Obamacare repeal is not yet dead


In the wee hours of this morning, the US Senate voted down the ‘skinny repeal’ of Obamacare bill and then adjourned for the August recess without having achieved their goal of starting the process of dismantling Obamacare. The final vote was 51-49 with three Republicans (Susan Collins, Lisa Murkowski, and John McCain) joining all 48 Democrats in voting against the measure. As one could have predicted, McCain has hogged media praise for his gosh-darned maverickiness in voting against his party at the last minute while Collins and Murkowski, not to mention the 48 Democratic senators who have long held firm, are largely ignored.

Ryan Grim provides the background to what went down.

After dispatching with repeal and repeal-and-replace in not-close votes, the Senate moved on to “skinny repeal” — a repeal of just a wee bit of Obamacare, just enough to get 50 votes and move to conference committee, where, somehow, the fundamental dynamics that had blocked repeal would be overcome.

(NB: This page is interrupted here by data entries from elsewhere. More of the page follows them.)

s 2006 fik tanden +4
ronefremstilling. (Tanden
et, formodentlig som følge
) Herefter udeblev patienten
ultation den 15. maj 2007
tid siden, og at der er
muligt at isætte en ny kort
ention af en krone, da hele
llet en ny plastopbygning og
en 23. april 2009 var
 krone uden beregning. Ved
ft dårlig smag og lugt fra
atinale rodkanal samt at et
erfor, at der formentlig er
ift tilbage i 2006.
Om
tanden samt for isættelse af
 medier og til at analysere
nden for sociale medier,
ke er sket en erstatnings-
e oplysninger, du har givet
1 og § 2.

But wait, asked Senate Republicans, what if we pass something — and it actually becomes law? It was too much to contemplate.

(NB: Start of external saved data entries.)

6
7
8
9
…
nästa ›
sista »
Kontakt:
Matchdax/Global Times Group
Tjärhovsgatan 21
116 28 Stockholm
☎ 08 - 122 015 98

Sens. Lindsey Graham, Ron Johnson, John McCain, and Bill Cassidy held a press conference Thursday night in the Capitol demanding full assurance from the House that the lower chamber would not, under any circumstances, take up the bill they planned to pass and send it to the White House. If the Senate could be assured it would go to conference committee instead, they promised, then they would support it.

To be clear: They demanded a public promise that the bill they were voting for would never become law in order to agree to vote for it.

The promise Ryan offered was less than a promise. “If moving forward requires a conference committee, that is something the House is willing to do,” he offered in a late-night statement.

But he had a condition: The Senate needed to put up. Eventually. “We expect the Senate to act first on whatever the conference committee produces,” Ryan insisted.

In other words, fine, vote for your sham bill. But when the conference committee creates one more sham, y’all have to vote on it first, proving to the American people — and, more importantly, to Trump — that it is the Senate that doesn’t have the votes. Never mind that the House didn’t have the votes, either, when they thought it was real.

McCain, who returned to the Senate after a brain cancer diagnosis to cast the dramatic vote McConnell needed to get the bill on the floor, put it as well as anybody could. Just before the Senate took up the critical vote, he told reporters, “Wait for the show.”

McCain joined with Susan Collins and Lisa Murkowski to give the chamber just enough votes to kill it, 51-49.

It was all a show.

Yes it is all a show, it is always a show, but the catch is that this show is not over. When Republican congresspersons go back to their districts during the August recess, they are going to get an earful from their conservative base for whom repeal of Obamacare is akin to attaining nirvana. After Congress reconvenes in September, this issue will be brought up again and again until something passes. McCain is the weak link in the opposition to Obamacare repeal. After basking in the glow of maverickiness for a while, he will cave. He always does.

Because in the badly written show that is the US Congress, the fat lady never sings until the rich get what they want.